Frei von vielen USA-Bindungen wird Tanaka im September Tschu En-lai in Peking gegenüberstehen. „Längst aus dem Schatten der amerikanischen Vormundschaft getreten, kann Tanaka in Peking die Morgenröte einer chinesisch-japanischen Politik der Ergänzung genießen.“ (Aus: Yomiuri, Tokio.) Das japanische Führungstriumvirat verhehlt nicht, daß es gerade diesen Genuß sucht. Peking entmutigt nicht die hoffnungsfrohen Japaner. Ministerpräsident Tanaka, Außenminister Ohira, Vizepremier Miki verkörpern das Ende der Periode „japanischamerikanischer Schicksalsgemeinschaft“ und den Beginn der Periode „Wir nehmen das Schicksal in unsere eigenen Hände“. Zwischen Japan und den USA gab es bis zum Abgang des Ministerpräsidenten Sato Beziehungen besonderer Art. Die USA hatten 1945 das alte Japan in tiefe Bewußtlosigkeit geschlagen. Dann saßen sie am Krankenbett, als der Patient aus der Schockbehandlung erwachte und führten ihn der Genesung zu. Selbst als der Genesene mit unerwarteter Vitalität in den wirtschaftlichen Lebensraum des Beschützers einzudringen begann, beließen die USA — aus eigenen Sicherheitserwägungen natürlich — dem Schützling fast gratis ihren Bündnisschutz und vollkommen gratis den Nuklearschirm.

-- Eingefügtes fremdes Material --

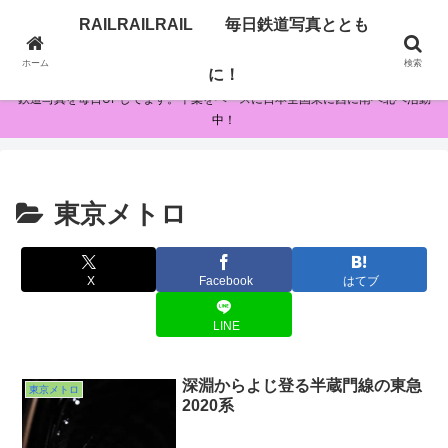
RAILRAILRAIL 毎日鉄道写真ととも
RAILRAILRAIL 毎日鉄道写真とともに！
ホーム
検索
に！
鉄道写真を毎日UPしてます。千葉をベースに日本全国東に西に南へ北へ活動
中！
東京メトロ
X
Facebook
はてブ
LINE
深淵からよじ登る半蔵門線の東急
東京メトロ
2020系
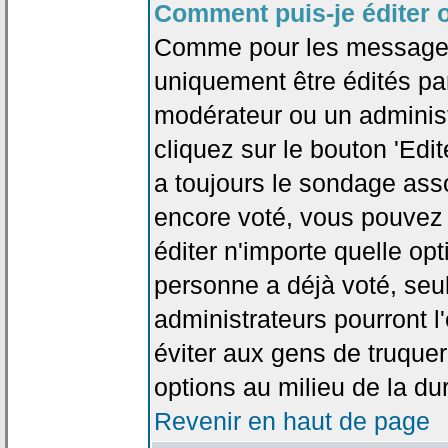
Comment puis-je éditer 
Comme pour les messages
uniquement être édités par
modérateur ou un administ
cliquez sur le bouton 'Edi
a toujours le sondage asso
encore voté, vous pouvez
éditer n'importe quelle op
personne a déjà voté, seu
administrateurs pourront l'
éviter aux gens de truque
options au milieu de la d
Revenir en haut de page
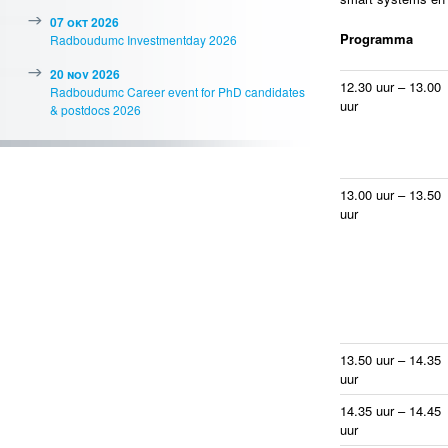
07 okt 2026
Programma
Radboudumc Investmentday 2026
20 nov 2026
12.30 uur – 13.00
Radboudumc Career event for PhD candidates
uur
& postdocs 2026
13.00 uur – 13.50
uur
13.50 uur – 14.35
uur
14.35 uur – 14.45
uur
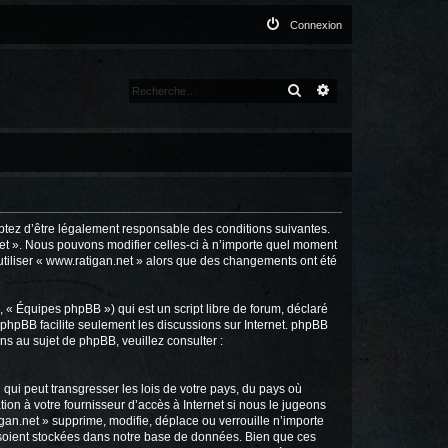
Connexion
RECHERCHER
RECHERCHE AVANCÉ
ceptez d’être légalement responsable des conditions suivantes.
net ». Nous pouvons modifier celles-ci à n’importe quel moment
’utiliser « www.ratigan.net » alors que des changements ont été
 « Équipes phpBB ») qui est un script libre de forum, déclaré
l phpBB facilite seulement les discussions sur Internet. phpBB
 au sujet de phpBB, veuillez consulter :
qui peut transgresser les lois de votre pays, du pays où
ion à votre fournisseur d’accès à Internet si nous le jugeons
an.net » supprime, modifie, déplace ou verrouille n’importe
 soient stockées dans notre base de données. Bien que ces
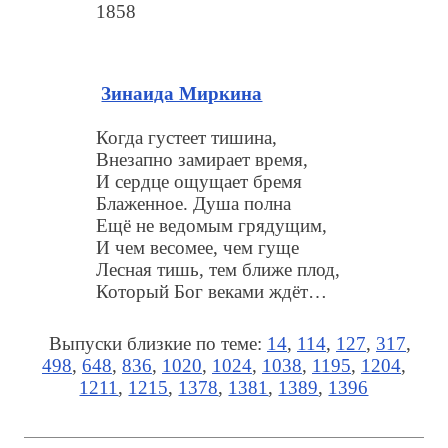
1858
Зинаида Миркина
Когда густеет тишина,
Внезапно замирает время,
И сердце ощущает бремя
Блаженное. Душа полна
Ещё не ведомым грядущим,
И чем весомее, чем гуще
Лесная тишь, тем ближе плод,
Который Бог веками ждёт…
Выпуски близкие по теме:
14
,
114
,
127
,
317
,
498
,
648
,
836
,
1020
,
1024
,
1038
,
1195
,
1204
,
1211
,
1215
,
1378
,
1381
,
1389
,
1396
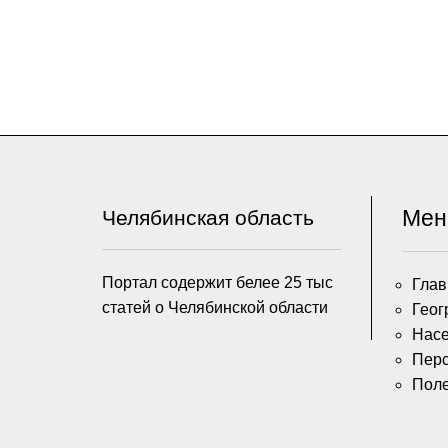
Ме
Челябинская область
Портал содержит белее 25 тыс
Глав
статей о Челябинской области
Геог
Насе
Пер
Пол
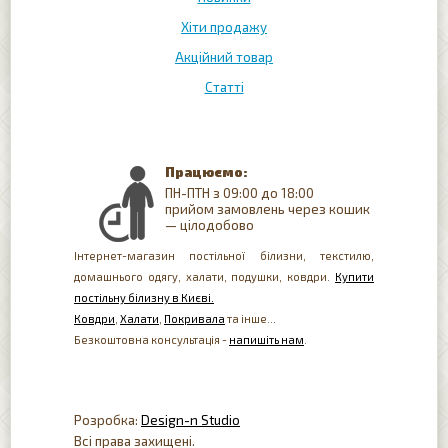
Хіти продажу
Акційний товар
Статті
Працюємо:
ПН-ПТН з 09:00 до 18:00
прийом замовлень через кошик
— цілодобово
Інтернет-магазин постільної білизни, текстилю,
домашнього одягу, халати, подушки, ковдри.
Купити
постільну білизну в Києві.
Ковдри
,
Халати
,
Покривала
та інше...
Безкоштовна консультація -
напишіть нам
.
Розробка:
Design-n Studio
Всі права захищені.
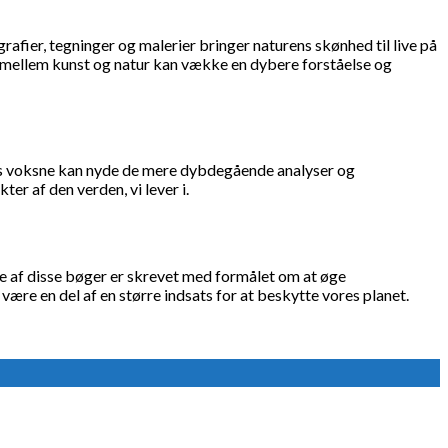
ier, tegninger og malerier bringer naturens skønhed til live på
e mellem kunst og natur kan vække en dybere forståelse og
ens voksne kan nyde de mere dybdegående analyser og
er af den verden, vi lever i.
e af disse bøger er skrevet med formålet om at øge
re en del af en større indsats for at beskytte vores planet.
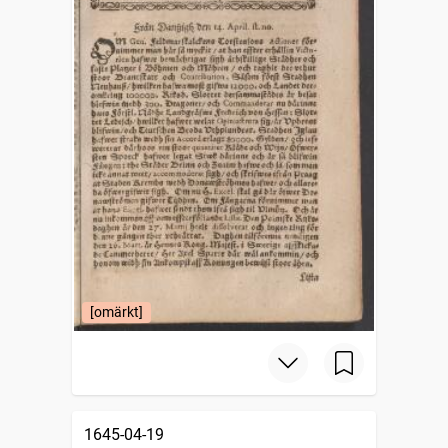
[omärkt]
1645-04-19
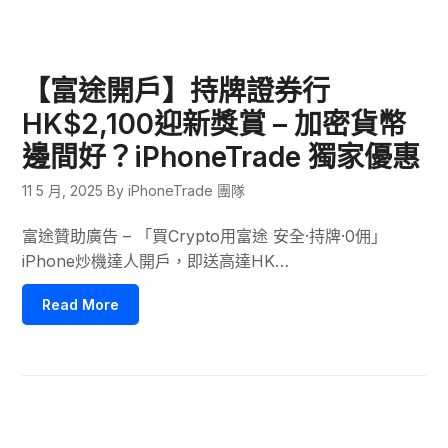
【富途開戶】持牌證券行
HK$2,100迎新獎賞 – 加密貨幣
邊間好？iPhoneTrade 獨家優惠
11 5 月, 2025
By iPhoneTrade 團隊
富途贊助廣告 – 「買Crypto用富途 安全·持牌·0佣」
iPhone炒機達人開戶，即送高達HK…
Read More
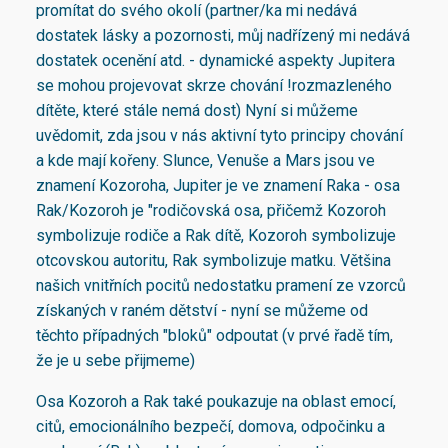
promítat do svého okolí (partner/ka mi nedává
dostatek lásky a pozornosti, můj nadřízený mi nedává
dostatek ocenění atd. - dynamické aspekty Jupitera
se mohou projevovat skrze chování !rozmazleného
dítěte, které stále nemá dost) Nyní si můžeme
uvědomit, zda jsou v nás aktivní tyto principy chování
a kde mají kořeny. Slunce, Venuše a Mars jsou ve
znamení Kozoroha, Jupiter je ve znamení Raka - osa
Rak/Kozoroh je "rodičovská osa, přičemž Kozoroh
symbolizuje rodiče a Rak dítě, Kozoroh symbolizuje
otcovskou autoritu, Rak symbolizuje matku. Většina
našich vnitřních pocitů nedostatku pramení ze vzorců
získaných v raném dětství - nyní se můžeme od
těchto případných "bloků" odpoutat (v prvé řadě tím,
že je u sebe přijmeme)
Osa Kozoroh a Rak také poukazuje na oblast emocí,
citů, emocionálního bezpečí, domova, odpočinku a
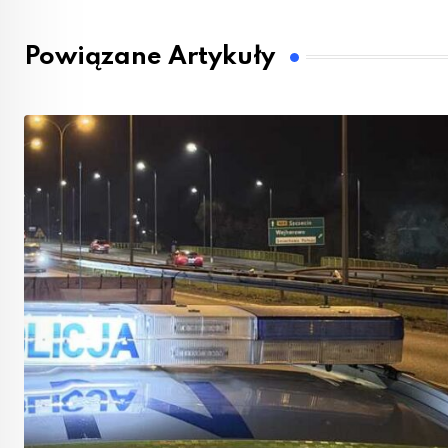
Powiązane Artykuły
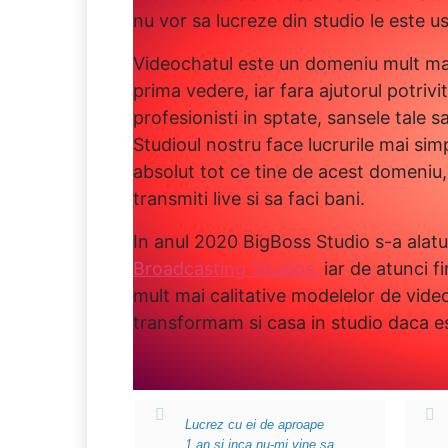
nu vor sa lucreze din studio le este u
Videochatul este un domeniu mult ma
prima vedere, iar fara ajutorul potrivi
profesionisti in sptate, sansele tale s
Studioul nostru face lucrurile mai sim
absolut tot ce tine de acest domeniu,
transmiti live si sa faci bani.
In anul 2020 BigBoss Studio s-a alatu
Broadcasting Studios,
iar de atunci f
mult mai calitative modelelor de video
transformam si casa in studio daca es
Lucrez cu ei de aproape
1 an si inca nu-mi vine sa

Die Mentalität des Führungstriumvirats ist der Schlüssel zum Beziehungsdreieck Japan-China-USA. Tanaka ist ein Politiker des klassischen Nippon der unmittelbaren Vorkriegszeit — modern verpackt; nicht Bürger mit Regierungsverantwortung, sondern Exekutivorgan expansiver Kreise — heute ausschließlich wirtschaftsexpansiver. Außenminister Ohiro ist ein Erzfcon-servativer mit instinktiven Ressentiments gegen den Westen und Senti-ments für den japanischen Umweltsauftrag. Miki ist der einzige mit westlichen Gedankenzügen — ein Linksliberaler. Man darf nicht vergessen, daß der Zengakuren-Studen-ten-Antiamerikanismus rebellischer Samurai links geprägt war. Dahinter und zeitbeständiger stand immer der ausgereifte Antiamerikanismus der japanischen Groß- und Großraumwirtschaft. Sie streben seit hundert Jahren nach Ebenbürtigkeit mit dem Westen und das Überleben ihres rohstoffarmen Landes durch Identifizierung von Japans Politik und Verflechtung von Japans Wirtschaft mit der ostasiatischen Nachbarschaft an.

In Peking ist alles auf freundlichen Empfang eingestellt. Natürlich weiß man dort, daß Japans Bündnis mit den USA ein Sicherheitselement der japanischen Politik ist und Tokio auf den amerikanischen Nuklear -schirm nicht verzichten will. Wenn aber weit und breit kein Atomregen droht, könnte vielleicht der Schirm zusammengefaltet werden. Nordkoreas allmächtiger Kim il Sung schickt statt Infiltranten und Waffen echte Friedensunterhändler nach Südkorea. Und Peking bläst jede Wolke vom blauen Himmel — östlich von Dakka. Und das ist für China das Gegengewicht gegen die sowjetische Bedrohung vom Westen und vom Indischen Subkontinent her.